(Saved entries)
━━━
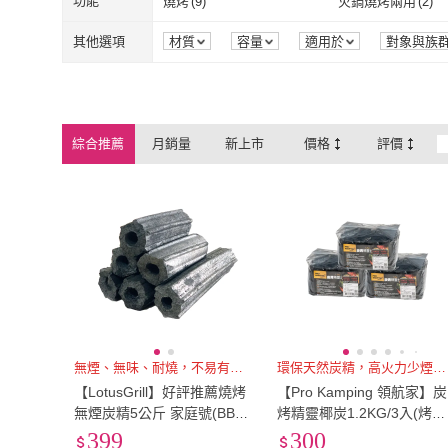
功能
燒烤
(
9
)
火鍋燒烤兩用
(
2
)
燒烤
(
9
)
火鍋燒烤兩用
其他選項
材質
容量
適用於
對象與族
綜合推薦
月銷量
新上市
價格
評價
無煙、無味、耐燒，不易有火舌
環保天然炭精，高火力少煙又耐燒
【LotusGrill】好評推薦燒烤
【Pro Kamping 領航家】炭
無煙炭精5公斤 家庭號(BBQ
烤精靈椰炭1.2KG/3入(烤肉
烤肉架/爐 木炭 烤肉 露營 燒
木炭 無煙木炭 炭精椰炭 環
399
300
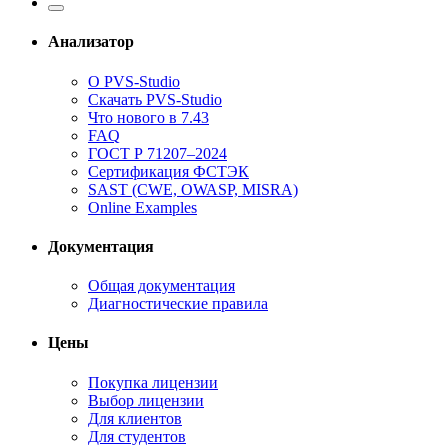
Анализатор
О PVS-Studio
Скачать PVS-Studio
Что нового в 7.43
FAQ
ГОСТ Р 71207–2024
Сертификация ФСТЭК
SAST (CWE, OWASP, MISRA)
Online Examples
Документация
Общая документация
Диагностические правила
Цены
Покупка лицензии
Выбор лицензии
Для клиентов
Для студентов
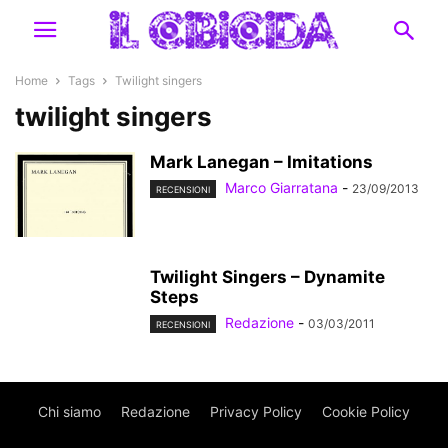
Home
Tags
Twilight singers
twilight singers
Mark Lanegan – Imitations
Marco Giarratana
-
23/09/2013
RECENSIONI
Twilight Singers – Dynamite
Steps
Redazione
-
03/03/2011
RECENSIONI
Chi siamo
Redazione
Privacy Policy
Cookie Policy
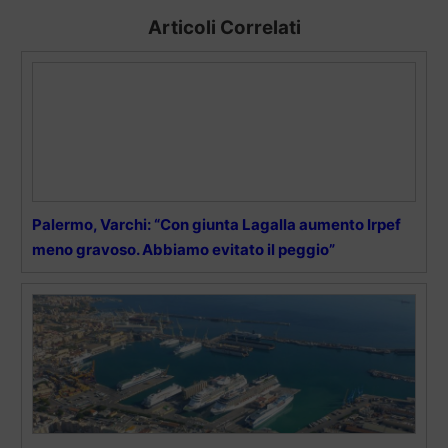
Articoli Correlati
Palermo, Varchi: “Con giunta Lagalla aumento Irpef
meno gravoso. Abbiamo evitato il peggio”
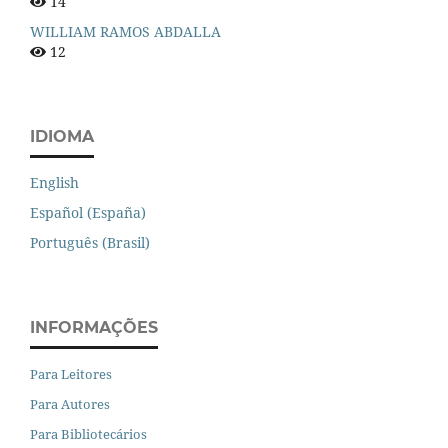
14
WILLIAM RAMOS ABDALLA
12
IDIOMA
English
Español (España)
Português (Brasil)
INFORMAÇÕES
Para Leitores
Para Autores
Para Bibliotecários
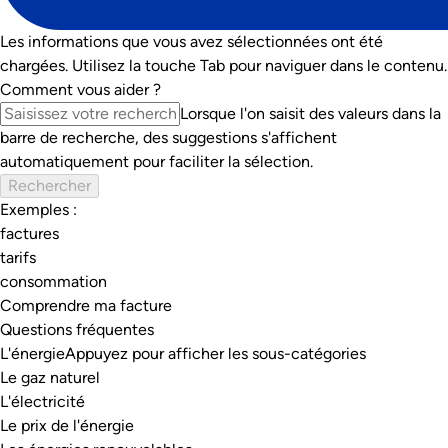
Les informations que vous avez sélectionnées ont été
chargées. Utilisez la touche Tab pour naviguer dans le contenu.
Comment vous aider ?
Lorsque l'on saisit des valeurs dans la
barre de recherche, des suggestions s'affichent
automatiquement pour faciliter la sélection.
Exemples :
factures
tarifs
consommation
Comprendre ma facture
Questions fréquentes
L'énergie
Appuyez pour afficher les sous-catégories
Le gaz naturel
L'électricité
Le prix de l'énergie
━━━
Problem: Nothing but the pictures may be dropped; output the records above exactly.

Answer below:
功能
燒烤
(
9
)
火鍋燒烤兩用
(
2
)
燒烤
(
9
)
火鍋燒烤兩用
其他選項
材質
容量
適用於
對象與族
綜合推薦
月銷量
新上市
價格
評價
無煙、無味、耐燒，不易有火舌
環保天然炭精，高火力少煙又耐燒
【LotusGrill】好評推薦燒烤
【Pro Kamping 領航家】炭
無煙炭精5公斤 家庭號(BBQ
烤精靈椰炭1.2KG/3入(烤肉
烤肉架/爐 木炭 烤肉 露營 燒
木炭 無煙木炭 炭精椰炭 環
399
300
Анализатор
О PVS-Studio
Скачать PVS-Studio
Что нового в 7.43
FAQ
ГОСТ Р 71207–2024
Сертификация ФСТЭК
SAST (CWE, OWASP, MISRA)
Online Examples
Документация
Общая документация
Диагностические правила
Цены
Покупка лицензии
Выбор лицензии
Для клиентов
Для студентов
Home
Tags
Twilight singers
twilight singers
Mark Lanegan – Imitations
Marco Giarratana
-
23/09/2013
RECENSIONI
Twilight Singers – Dynamite
Steps
Redazione
-
03/03/2011
RECENSIONI
Chi siamo
Redazione
Privacy Policy
Cookie Policy
Articoli Correlati
Palermo, Varchi: “Con giunta Lagalla aumento Irpef
meno gravoso. Abbiamo evitato il peggio”
14
WILLIAM RAMOS ABDALLA
12
IDIOMA
English
Español (España)
Português (Brasil)
INFORMAÇÕES
Para Leitores
Para Autores
Para Bibliotecários
Les informations que vous avez sélectionnées ont été
chargées. Utilisez la touche Tab pour naviguer dans le contenu.
Comment vous aider ?
Lorsque l'on saisit des valeurs dans la
barre de recherche, des suggestions s'affichent
automatiquement pour faciliter la sélection.
Exemples :
factures
tarifs
consommation
Comprendre ma facture
Questions fréquentes
L'énergie
Appuyez pour afficher les sous-catégories
Le gaz naturel
L'électricité
Le prix de l'énergie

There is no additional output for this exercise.